BILL WATCH 22/2022
[29th May 2022]
The Child Justice Bill
The Child Justice Bill was published in the Gazette on the 3rd December last year and is currently awaiting its Second Reading in the National Assembly; it can be accessed on the Veritas website [link]. According to its memorandum, the Bill’s objective is to establish a distinct criminal justice system for dealing with children in conflict with the law and to afford such children protection in line with the Constitution and Zimbabwe’s international obligations.
The Constitution and International Law on Children
According to sec 81 of the Constitution:
· Children (i.e. boys and girls under the age of 18) have the right to equal treatment before the law, including the right to be heard – which means they have a right to express their views and have their views considered in legal proceedings
· Children should not be detained, except as a last resort, and if they are detained it should be for the shortest appropriate time and they should be kept apart from adults
· In all matters affecting children, their interests must be regarded as paramount, i.e. of overriding importance.
International al law
Zimbabwe is a party to two international instruments dealing specifically with child justice:
· The UN Convention on the Rights of the Child: Article 40 of this Convention states that children who infringe the criminal law must be accorded the same basic rights to which all accused persons are entitled in terms of sec 70 of the Constitution. The Convention in addition provides that children:
o must be treated in a manner that reinforces their respect for other people’s rights, takes account of their age, and promotes their re-integration into society, and
o must have legal or other appropriate assistance in the preparation and presentation of their defence.
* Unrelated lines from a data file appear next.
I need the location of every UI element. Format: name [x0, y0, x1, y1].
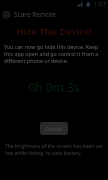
- button[interactable]: App icon: [2, 8, 108, 20]
- staticText: 0h 0m 3s: [0, 79, 108, 95]
- staticText: 1:57: [94, 0, 106, 8]
- staticText: Scare Remote: [14, 10, 56, 19]
- staticText: Cancel: [45, 125, 63, 132]
- button[interactable]: Cancel: [40, 122, 68, 135]
- staticText: Hide This Device!: [0, 25, 108, 37]
- other: App icon: [2, 10, 11, 19]
- staticText: You can now go hide this device. Keep th…: [4, 43, 104, 64]
- staticText: The brightness of the screen has been se…: [5, 143, 104, 157]
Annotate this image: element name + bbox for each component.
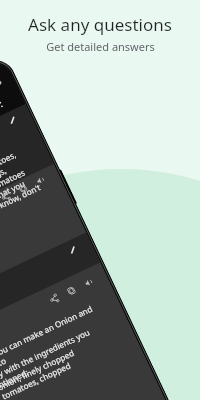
button[interactable]: Share (46, 290, 63, 308)
staticText: What can I make? (0, 297, 3, 336)
staticText: Ask any questions (28, 13, 172, 36)
button[interactable]: Edit (65, 242, 81, 258)
button[interactable]: Copy (63, 282, 80, 300)
button[interactable]: Read aloud (32, 172, 49, 189)
staticText: I have potatoes, eggs, tomatoes that you… (0, 133, 49, 210)
button[interactable]: Share (0, 188, 15, 205)
button[interactable]: More options (0, 94, 9, 111)
staticText: Get detailed answers (46, 39, 155, 54)
button[interactable]: Copy (14, 180, 32, 197)
button[interactable]: Edit (4, 112, 20, 128)
staticText: 1 onion, finely chopped 2 tomatoes, chop… (0, 330, 116, 400)
staticText: Sure, you can make an Onion and Tomato C… (0, 301, 111, 395)
button[interactable]: Read aloud (80, 274, 97, 291)
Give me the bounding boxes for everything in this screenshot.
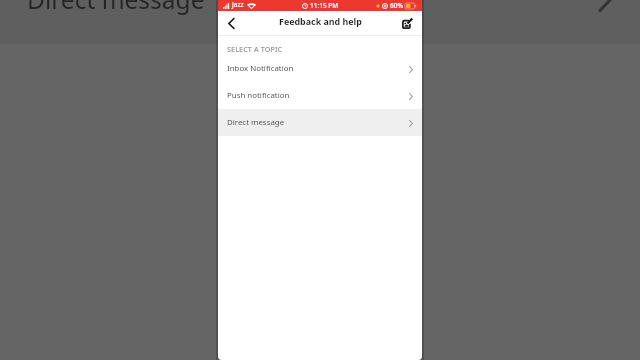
button[interactable]: Compose	[396, 11, 422, 35]
button[interactable]: Back	[218, 11, 244, 35]
button[interactable]: Push notification	[218, 82, 422, 109]
staticText: Feedback and help	[279, 15, 362, 27]
staticText: Jazz	[232, 0, 244, 9]
staticText: Push notification	[227, 90, 290, 101]
staticText: Direct message	[27, 0, 205, 16]
staticText: 11:15 PM	[310, 1, 339, 10]
staticText: Inbox Notification	[227, 63, 294, 74]
button[interactable]: Direct message	[218, 109, 422, 136]
button[interactable]: Inbox Notification	[218, 55, 422, 82]
staticText: SELECT A TOPIC	[227, 44, 283, 54]
staticText: Direct message	[227, 117, 285, 128]
staticText: 60%	[390, 1, 403, 10]
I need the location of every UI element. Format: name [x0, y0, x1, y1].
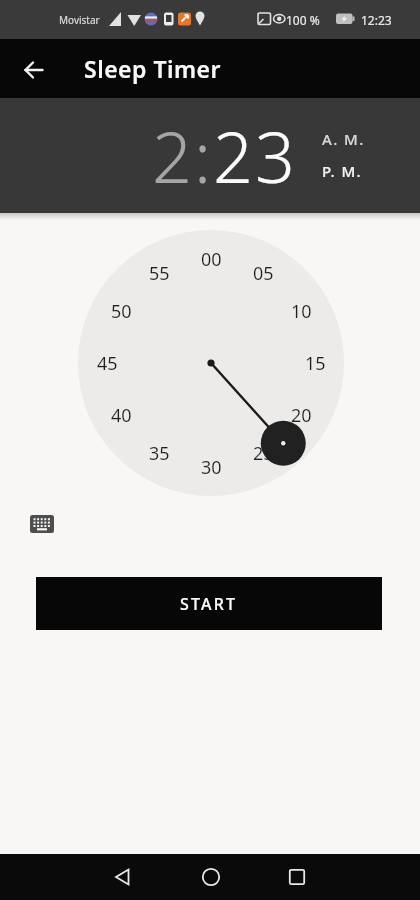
- staticText: 45: [97, 351, 118, 375]
- staticText: Movistar: [59, 13, 100, 27]
- staticText: 25: [253, 441, 274, 465]
- staticText: 00: [201, 247, 222, 271]
- staticText: 12:23: [361, 12, 392, 28]
- staticText: 100 %: [286, 12, 320, 28]
- staticText: 50: [111, 299, 132, 323]
- button[interactable]: [0, 39, 58, 98]
- button[interactable]: START: [36, 577, 382, 630]
- staticText: 35: [149, 441, 170, 465]
- button[interactable]: [103, 857, 143, 897]
- staticText: 55: [149, 261, 170, 285]
- button[interactable]: [191, 857, 231, 897]
- staticText: 30: [201, 455, 222, 479]
- staticText: 2:23: [152, 108, 297, 203]
- staticText: 20: [291, 403, 312, 427]
- staticText: 40: [111, 403, 132, 427]
- button[interactable]: [30, 515, 54, 533]
- staticText: 05: [253, 261, 274, 285]
- button[interactable]: P. M.: [322, 161, 363, 181]
- staticText: START: [180, 593, 238, 615]
- button[interactable]: A. M.: [322, 129, 365, 149]
- button[interactable]: [277, 857, 317, 897]
- staticText: 10: [291, 299, 312, 323]
- staticText: Sleep Timer: [84, 53, 222, 84]
- staticText: 15: [305, 351, 326, 375]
The Convention also urges member States to deal with such children without recourse to ordinary criminal trials and instead to rely on counselling, probation, vocational training and similar measures.
· The African Charter on the Rights and Welfare of the Child: Article 17 of this Charter gives further specific rights to children who infringe the law, in particular:
o Their guilt or innocence must be determined as speedily as possible,
o The public and press must be excluded from their trials, and
o The essential aim of any treatment must be to reform the children, to re-integrate them into their families, and to rehabilitate them into society.
Outline of the Bill
The Bill proposes to give substance to these rights by establishing procedures and systems to deal specifically with child offenders, recognising that they are not adults and that they need to be reformed and reintegrated into society. The most important changes the Bill will make to the existing law are:
· To alter the age at which children become responsible for their crimes,
· To limit the circumstances in which children can be arrested,
· To limit the circumstances in which children can be detained, and to ensure that, if detained, they are kept separate from adults,
· To provide for child offenders to be dealt with outside the court system,
· To provide for the legal representation of children,
· To encourage restorative rather than retributive justice,
· To establish child justice courts.
· To provide for sentences that may be imposed on children who are convicted of crimes.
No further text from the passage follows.